Segment Open

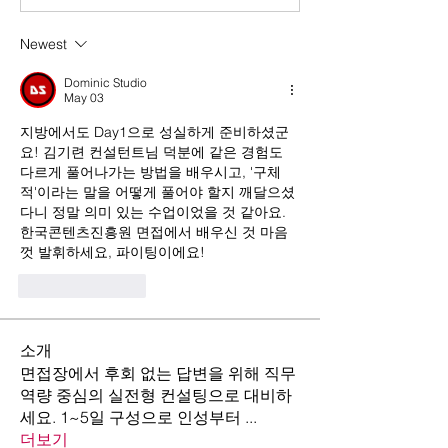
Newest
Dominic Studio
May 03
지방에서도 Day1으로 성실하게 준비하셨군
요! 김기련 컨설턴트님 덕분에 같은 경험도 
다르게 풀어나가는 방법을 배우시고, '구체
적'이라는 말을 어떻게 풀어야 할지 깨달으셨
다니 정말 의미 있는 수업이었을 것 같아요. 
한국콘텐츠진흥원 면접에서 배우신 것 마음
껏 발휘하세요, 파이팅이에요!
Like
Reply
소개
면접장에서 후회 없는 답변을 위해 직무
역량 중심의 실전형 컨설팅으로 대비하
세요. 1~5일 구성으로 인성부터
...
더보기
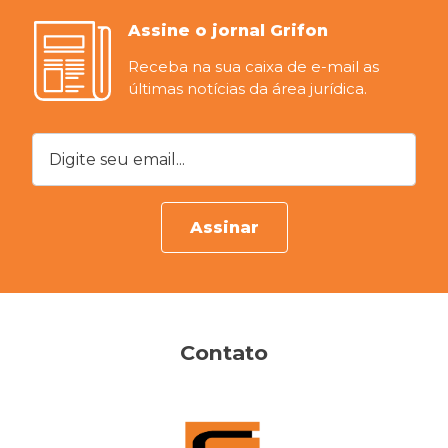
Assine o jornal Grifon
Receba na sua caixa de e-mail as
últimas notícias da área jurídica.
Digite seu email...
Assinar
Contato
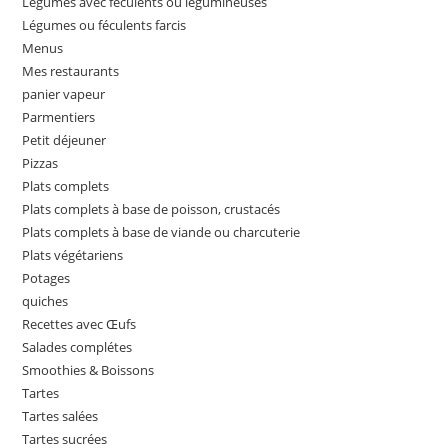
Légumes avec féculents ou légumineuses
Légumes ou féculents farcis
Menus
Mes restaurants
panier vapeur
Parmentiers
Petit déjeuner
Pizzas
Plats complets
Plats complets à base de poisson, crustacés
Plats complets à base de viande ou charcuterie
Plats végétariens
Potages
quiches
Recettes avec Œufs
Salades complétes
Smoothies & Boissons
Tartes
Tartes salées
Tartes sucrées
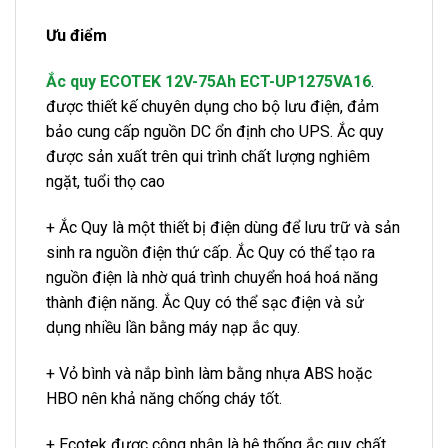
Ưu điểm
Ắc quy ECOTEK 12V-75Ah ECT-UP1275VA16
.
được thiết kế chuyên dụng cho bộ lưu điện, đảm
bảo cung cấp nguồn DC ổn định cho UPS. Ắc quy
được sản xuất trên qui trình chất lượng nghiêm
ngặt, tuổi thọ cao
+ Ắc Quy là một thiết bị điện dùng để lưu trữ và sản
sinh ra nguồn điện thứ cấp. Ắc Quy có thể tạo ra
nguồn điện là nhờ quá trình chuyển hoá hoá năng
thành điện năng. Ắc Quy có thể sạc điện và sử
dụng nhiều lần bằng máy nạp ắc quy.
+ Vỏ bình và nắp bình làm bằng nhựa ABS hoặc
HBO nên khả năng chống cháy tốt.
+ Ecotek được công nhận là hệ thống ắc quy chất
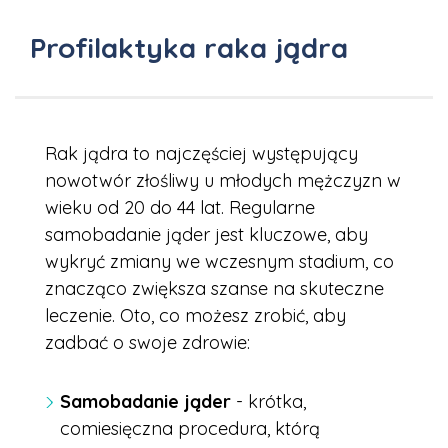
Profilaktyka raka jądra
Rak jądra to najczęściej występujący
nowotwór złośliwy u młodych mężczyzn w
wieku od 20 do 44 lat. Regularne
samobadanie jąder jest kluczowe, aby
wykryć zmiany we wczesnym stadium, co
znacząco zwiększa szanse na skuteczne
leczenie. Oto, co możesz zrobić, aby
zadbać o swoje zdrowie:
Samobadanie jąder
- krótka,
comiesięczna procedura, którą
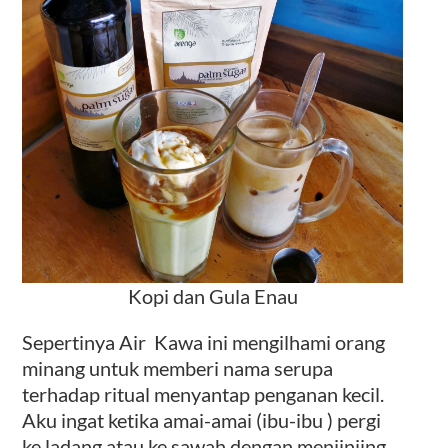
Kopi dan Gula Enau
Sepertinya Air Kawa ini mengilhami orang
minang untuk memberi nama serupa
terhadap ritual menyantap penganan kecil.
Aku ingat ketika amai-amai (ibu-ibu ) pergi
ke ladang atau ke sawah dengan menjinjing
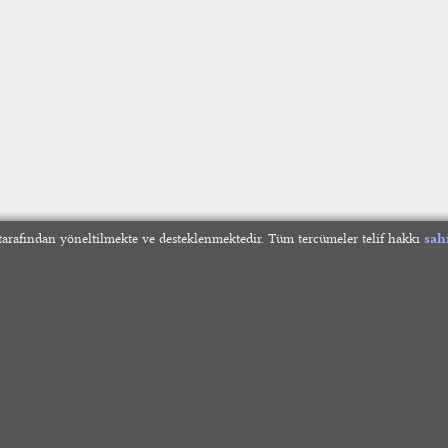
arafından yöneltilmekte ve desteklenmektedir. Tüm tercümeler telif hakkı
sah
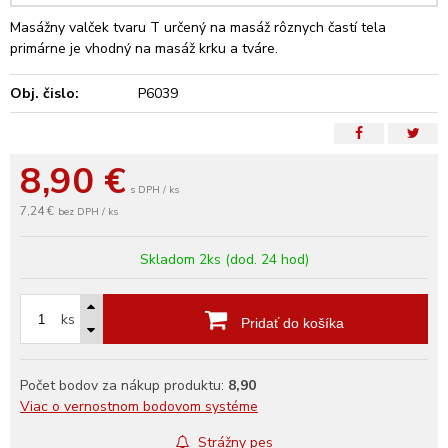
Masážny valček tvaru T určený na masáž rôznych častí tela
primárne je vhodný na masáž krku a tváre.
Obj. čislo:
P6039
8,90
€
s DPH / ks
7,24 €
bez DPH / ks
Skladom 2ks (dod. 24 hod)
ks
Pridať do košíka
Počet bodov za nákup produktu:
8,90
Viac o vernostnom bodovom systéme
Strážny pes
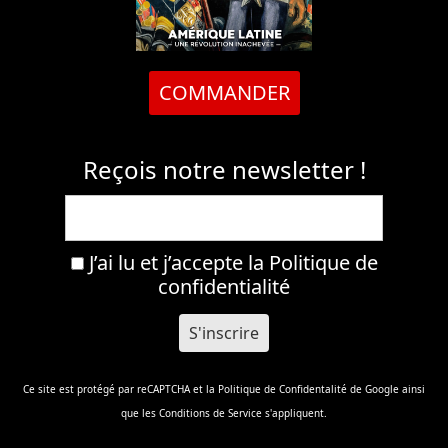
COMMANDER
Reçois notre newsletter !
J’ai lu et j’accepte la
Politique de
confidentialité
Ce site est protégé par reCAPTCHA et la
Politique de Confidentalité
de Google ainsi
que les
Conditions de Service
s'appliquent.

Segment Closed

WORK INSTRUCTIONS >>
Pictures do not belong in your copy; restate word for word the lines from the one containing "Aku ingat ketika amai-amai (ibu-ibu ) pergi" through the last line of the records above.

EXERCISE OUTPUT >>
Aku ingat ketika amai-amai (ibu-ibu ) pergi
ke ladang atau ke sawah dengan menjinjing
arafından yöneltilmekte ve desteklenmektedir. Tüm tercümeler telif hakkı
sah
Masážny valček tvaru T určený na masáž rôznych častí tela
primárne je vhodný na masáž krku a tváre.
Obj. čislo:
P6039
8,90
€
s DPH / ks
7,24 €
bez DPH / ks
Skladom 2ks (dod. 24 hod)
ks
Pridať do košíka
Počet bodov za nákup produktu:
8,90
Viac o vernostnom bodovom systéme
Strážny pes
COMMANDER
Reçois notre newsletter !
J’ai lu et j’accepte la
Politique de
confidentialité
Ce site est protégé par reCAPTCHA et la
Politique de Confidentalité
de Google ainsi
que les
Conditions de Service
s'appliquent.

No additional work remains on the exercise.